Function ifelse() has the same functionality as the IF statement in Excel and required 3 arguments:

  1. a logical test that is either TRUE or FALSE
  2. an answer if the logical test is TRUE
  3. and alternate answer if the logical test is FALSE

This is best understood by an example:

# Logical test is TRUE: print first option
ifelse(5 > 4, "YES! 5 is greater than 4", "NO! 5 is not smaller than 4")
[1] "YES! 5 is greater than 4"
# Logical test is FALSE: print second option 
ifelse(5 <= 4, "YES! 5 is greater than 4", "NO! 5 is not smaller than 4")
[1] "NO! 5 is not smaller than 4"

This will be revisited later in the Tidyverse section (10.4.1.)

Other conditional statements can be learned elsewhere. For example:

4.10 Simple graphics with plot()

We will create a very simple graphic output from generated random numbers:

Create a data vector of 100 random numbers (note: if you choose the same seed number your final plot will be identical.)

set.seed(9)
data <- rnorm(100)

The plot() function will create a simple scatter plot with circles as the default symbol.

plot(data)
Function plot() automatically generated scatter plot.

Figure 4.8: Function plot() automatically generated scatter plot.

It is possible to include more than one plot on the same figure/page with the parameter function modifying the number of rows and columns planned for plotting: par(mfrow=c(1,1)) by default.
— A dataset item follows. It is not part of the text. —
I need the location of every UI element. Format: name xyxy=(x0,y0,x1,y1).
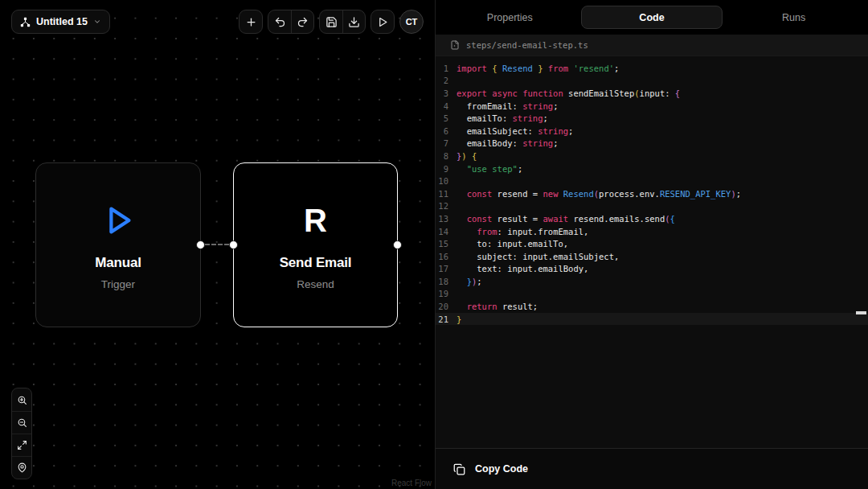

As a brief example we’ll replot these data points as points, lines, both, and overlay. The labels for the axes are rendered blank to make the final layout less cluttered.

par(mfrow = c(2,2))

plot(data, type = "p", main = "points", ylab = "", xlab = "")
plot(data, type = "l", main = "lines", ylab = "", xlab = "")
plot(data, type = "b", main = "both", ylab = "", xlab = "")
plot(data, type = "o", main = "both overplot", ylab = "", xlab = "")
Split screen plots.

Figure 4.9: Split screen plots.

Afterwards it is useful to reset the number of plots per page to 1:

par(mfrow = c(1,1))

Other types of default plots are available. For example a box plot.

boxplot(data)
Function plot() automatically generated boxplot.

Figure 4.10: Function plot() automatically generated boxplot.

R default graphics are useful for exploring the data. However, more modern additional packages can be added to make plots more appealing while at the same time trying to make it easier to create them.